### Required work
If a record holds a picture, leave the picture out, but write out everything else exactly.

### Records supplied
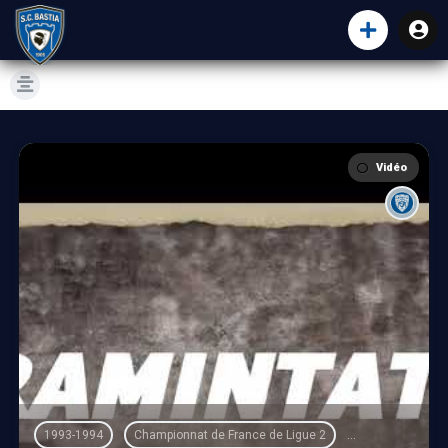
Vidéo
1993-1994
Championnat de France de Ligue 2
Dunkerque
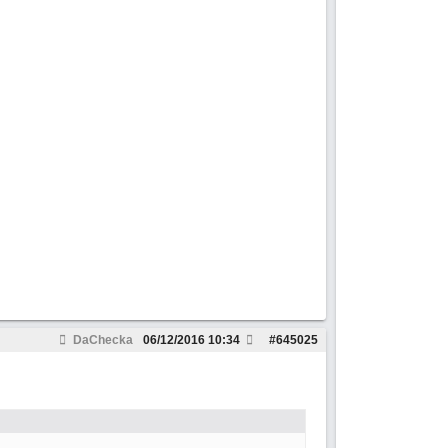
DaChecka
06/12/2016
10:34
#
645025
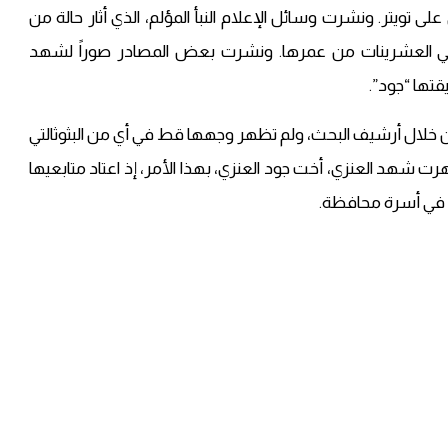
 تويتر. ونشرت وسائل الإعلام النبأ المؤلم، الذي أثار حالة من
 في العشرينات من عمرها. ونشرت بعض المصادر صوراً لشهد
تها “جود”.
 خلال أرشيف البحث، ولم تظهر وجهها قط في أي من البثوثالتي
رت شهد العنزي، أخت جود العنزي، بهذا الأمر، إذ اعتاد متابعيها
ت في أسرة محافظة.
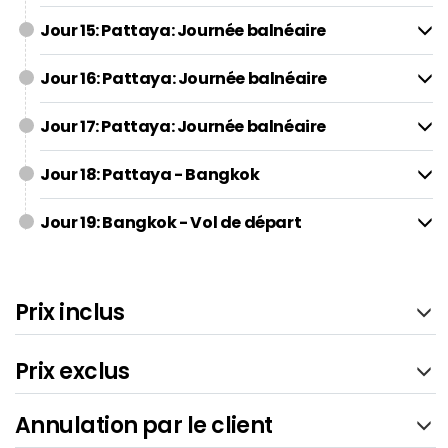
Jour 15: Pattaya: Journée balnéaire
Jour 16: Pattaya: Journée balnéaire
Jour 17: Pattaya: Journée balnéaire
Jour 18: Pattaya - Bangkok
Jour 19: Bangkok - Vol de départ
Prix inclus
Prix exclus
Annulation par le client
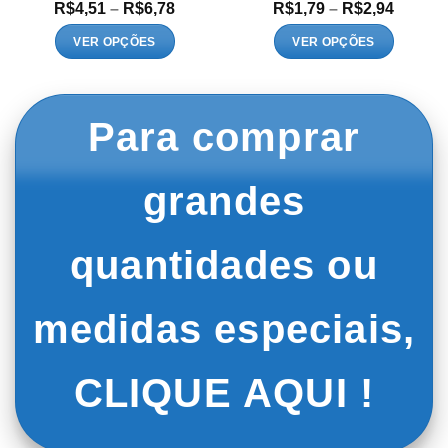
Faixa
Faixa
R$
4,51
–
R$
6,78
R$
1,79
–
R$
2,94
de
de
:
preço:
preço:
VER OPÇÕES
VER OPÇÕES
9
R$4,51
R$1,79
Este
Este
és
através
atravé
1
R$6,78
R$2,94
produto
produto
tem
tem
Para comprar
várias
várias
variantes.
variantes.
As
As
grandes
opções
opções
podem
podem
ser
ser
quantidades ou
escolhidas
escolhidas
na
na
página
página
medidas especiais,
do
do
produto
produto
CLIQUE AQUI !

### Result of this task
Vidéo
1993-1994
Championnat de France de Ligue 2
Dunkerque
DaChecka
06/12/2016
10:34
#
645025
 تويتر. ونشرت وسائل الإعلام النبأ المؤلم، الذي أثار حالة من
 في العشرينات من عمرها. ونشرت بعض المصادر صوراً لشهد
تها “جود”.
 خلال أرشيف البحث، ولم تظهر وجهها قط في أي من البثوثالتي
رت شهد العنزي، أخت جود العنزي، بهذا الأمر، إذ اعتاد متابعيها
ت في أسرة محافظة.
Jour 15: Pattaya: Journée balnéaire
Jour 16: Pattaya: Journée balnéaire
Jour 17: Pattaya: Journée balnéaire
Jour 18: Pattaya - Bangkok
Jour 19: Bangkok - Vol de départ
Prix inclus
Prix exclus
Annulation par le client
Faixa
Faixa
R$
4,51
–
R$
6,78
R$
1,79
–
R$
2,94
de
de
:
preço:
preço:
VER OPÇÕES
VER OPÇÕES
9
R$4,51
R$1,79
Este
Este
és
através
atravé
1
R$6,78
R$2,94
produto
produto
tem
tem
Para comprar
várias
várias
variantes.
variantes.
As
As
grandes
opções
opções
podem
podem
ser
ser
quantidades ou
escolhidas
escolhidas
na
na
página
página
medidas especiais,
do
do
produto
produto
CLIQUE AQUI !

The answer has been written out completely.